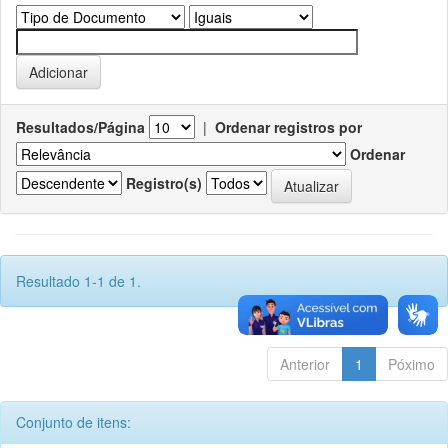
Resultados/Página
|
Ordenar registros por
Ordenar
Registro(s)
Resultado 1-1 de 1.
Anterior
1
Póximo
Conjunto de itens:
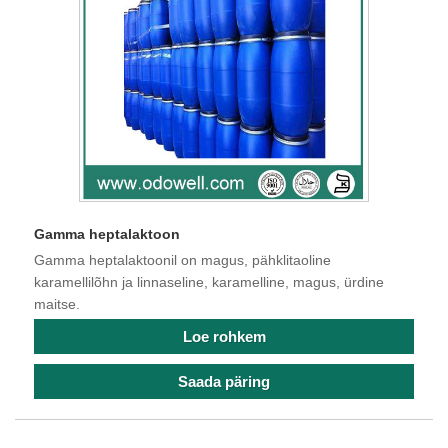
Gamma heptalaktoon
Gamma heptalaktoonil on magus, pähklitaoline
karamellilõhn ja linnaseline, karamelline, magus, ürdine
maitse.
Loe rohkem
Saada päring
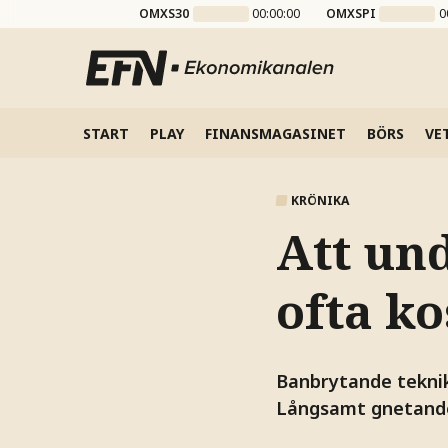
OMXS30
00:00:00
OMXSPI
0
START
PLAY
FINANSMAGASINET
BÖRS
VE
KRÖNIKA
Att und
ofta k
Banbrytande teknik
Långsamt gnetande 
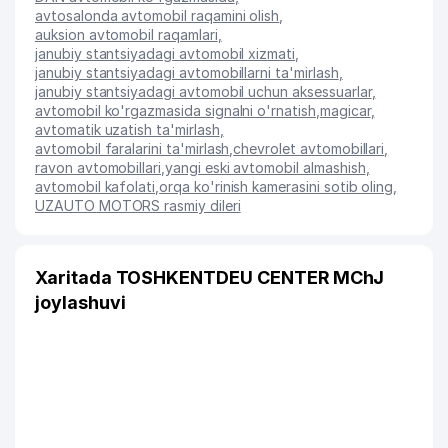
avtosalonda avtomobil raqamini olish
,
auksion avtomobil raqamlari
,
janubiy stantsiyadagi avtomobil xizmati
,
janubiy stantsiyadagi avtomobillarni ta'mirlash
,
janubiy stantsiyadagi avtomobil uchun aksessuarlar
,
avtomobil ko'rgazmasida signalni o'rnatish
,
magicar
,
avtomatik uzatish ta'mirlash
,
avtomobil faralarini ta'mirlash
,
chevrolet avtomobillari
,
ravon avtomobillari
,
yangi eski avtomobil almashish
,
avtomobil kafolati
,
orqa ko'rinish kamerasini sotib oling
,
UZAUTO MOTORS rasmiy dileri
Xaritada TOSHKENTDEU CENTER MChJ
joylashuvi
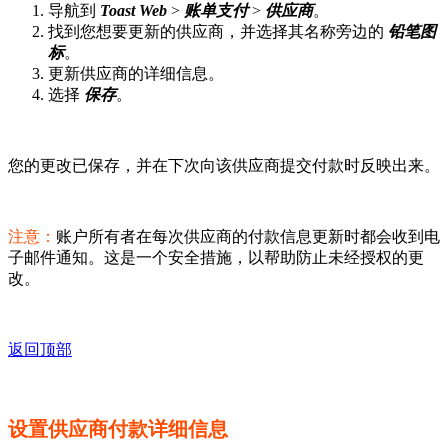
导航到
Toast Web
>
账单支付
>
供应商
。
找到您想要更新的供应商，并选择其名称旁边的
铅笔图
标
。
更新供应商的详细信息。
选择
保存
。
您的更改已保存，并在下次向该供应商提交付款时反映出来。
注意：
账户所有者在每次供应商的付款信息更新时都会收到电
子邮件通知。这是一个安全措施，以帮助防止未经授权的更
改。
返回顶部
设置供应商付款详细信息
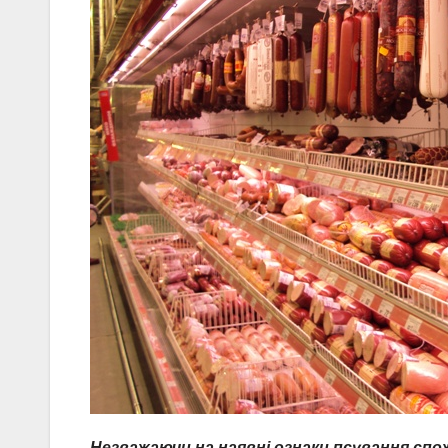
Незважаючи на наявні ознаки псування сп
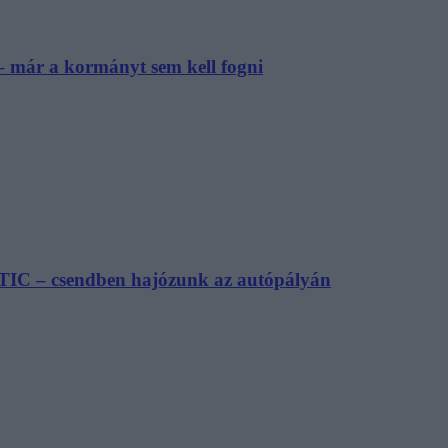
– már a kormányt sem kell fogni
TIC – csendben hajózunk az autópályán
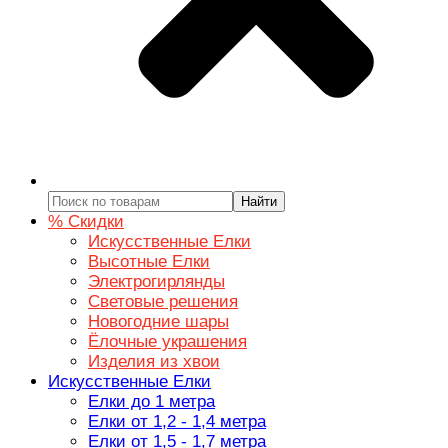
Найти
% Скидки
Искусственные Елки
Высотные Елки
Электрогирлянды
Световые решения
Новогодние шары
Ёлочные украшения
Изделия из хвои
Искусственные Елки
Елки до 1 метра
Елки от 1,2 - 1,4 метра
Елки от 1,5 - 1,7 метра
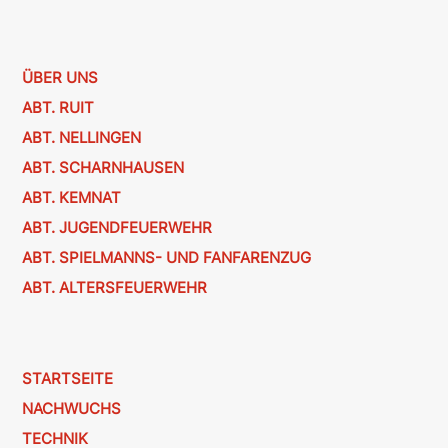
ÜBER UNS
ABT. RUIT
ABT. NELLINGEN
ABT. SCHARNHAUSEN
ABT. KEMNAT
ABT. JUGENDFEUERWEHR
ABT. SPIELMANNS- UND FANFARENZUG
ABT. ALTERSFEUERWEHR
STARTSEITE
NACHWUCHS
TECHNIK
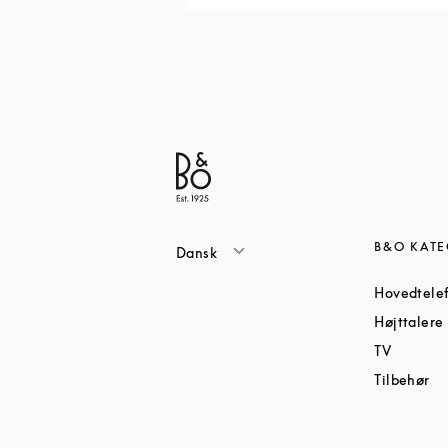
B&O KATE
Dansk
Hovedtele
Højttalere
Link Op
TV
Li
Tilbehør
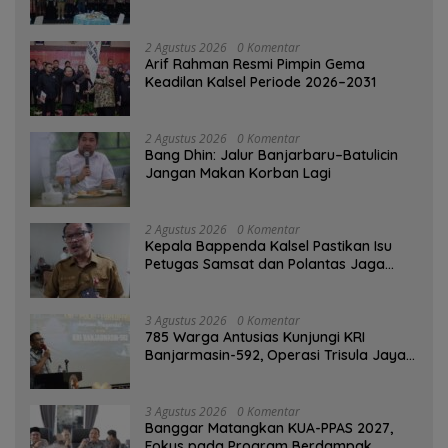
Banjarmasin
2 Agustus 2026
0 Komentar
Arif Rahman Resmi Pimpin Gema
Keadilan Kalsel Periode 2026–2031
2 Agustus 2026
0 Komentar
Bang Dhin: Jalur Banjarbaru–Batulicin
Jangan Makan Korban Lagi
2 Agustus 2026
0 Komentar
Kepala Bappenda Kalsel Pastikan Isu
Petugas Samsat dan Polantas Jaga
SPBU Mulai 1 Agustus Adalah Hoaks
3 Agustus 2026
0 Komentar
785 Warga Antusias Kunjungi KRI
Banjarmasin-592, Operasi Trisula Jaya
Tinggalkan Kesan di Kotabaru
3 Agustus 2026
0 Komentar
‎Banggar Matangkan KUA-PPAS 2027,
Fokus pada Program Berdampak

## Problem
What you produce must match the listing word for word, with no images in it.

## Task result
Resultados/Página
|
Ordenar registros por
Ordenar
Registro(s)
Resultado 1-1 de 1.
Anterior
1
Póximo
Conjunto de itens:
Gamma heptalaktoon
Gamma heptalaktoonil on magus, pähklitaoline
karamellilõhn ja linnaseline, karamelline, magus, ürdine
maitse.
Loe rohkem
Saada päring
OMXS30
00:00:00
OMXSPI
0
START
PLAY
FINANSMAGASINET
BÖRS
VE
KRÖNIKA
Att und
ofta k
Banbrytande teknik
Långsamt gnetande 
avtosalonda avtomobil raqamini olish
,
auksion avtomobil raqamlari
,
janubiy stantsiyadagi avtomobil xizmati
,
janubiy stantsiyadagi avtomobillarni ta'mirlash
,
janubiy stantsiyadagi avtomobil uchun aksessuarlar
,
avtomobil ko'rgazmasida signalni o'rnatish
,
magicar
,
avtomatik uzatish ta'mirlash
,
avtomobil faralarini ta'mirlash
,
chevrolet avtomobillari
,
ravon avtomobillari
,
yangi eski avtomobil almashish
,
avtomobil kafolati
,
orqa ko'rinish kamerasini sotib oling
,
UZAUTO MOTORS rasmiy dileri
Xaritada TOSHKENTDEU CENTER MChJ
joylashuvi
导航到
Toast Web
>
账单支付
>
供应商
。
找到您想要更新的供应商，并选择其名称旁边的
铅笔图
标
。
更新供应商的详细信息。
选择
保存
。
您的更改已保存，并在下次向该供应商提交付款时反映出来。
注意：
账户所有者在每次供应商的付款信息更新时都会收到电
子邮件通知。这是一个安全措施，以帮助防止未经授权的更
改。
返回顶部
设置供应商付款详细信息
Незважаючи на наявні ознаки псування сп
– már a kormányt sem kell fogni
TIC – csendben hajózunk az autópályán
Найти
% Скидки
Искусственные Елки
Высотные Елки
Электрогирлянды
Световые решения
Новогодние шары
Ёлочные украшения
Изделия из хвои
Искусственные Елки
Елки до 1 метра
Елки от 1,2 - 1,4 метра
Елки от 1,5 - 1,7 метра
ÜBER UNS
ABT. RUIT
ABT. NELLINGEN
ABT. SCHARNHAUSEN
ABT. KEMNAT
ABT. JUGENDFEUERWEHR
ABT. SPIELMANNS- UND FANFARENZUG
ABT. ALTERSFEUERWEHR
STARTSEITE
NACHWUCHS
TECHNIK
B&O KATE
Dansk
Hovedtele
Højttalere
Link Op
TV
Li
Tilbehør
Banjarmasin
2 Agustus 2026
0 Komentar
Arif Rahman Resmi Pimpin Gema
Keadilan Kalsel Periode 2026–2031
2 Agustus 2026
0 Komentar
Bang Dhin: Jalur Banjarbaru–Batulicin
Jangan Makan Korban Lagi
2 Agustus 2026
0 Komentar
Kepala Bappenda Kalsel Pastikan Isu
Petugas Samsat dan Polantas Jaga
SPBU Mulai 1 Agustus Adalah Hoaks
3 Agustus 2026
0 Komentar
785 Warga Antusias Kunjungi KRI
Banjarmasin-592, Operasi Trisula Jaya
Tinggalkan Kesan di Kotabaru
3 Agustus 2026
0 Komentar
‎Banggar Matangkan KUA-PPAS 2027,
Fokus pada Program Berdampak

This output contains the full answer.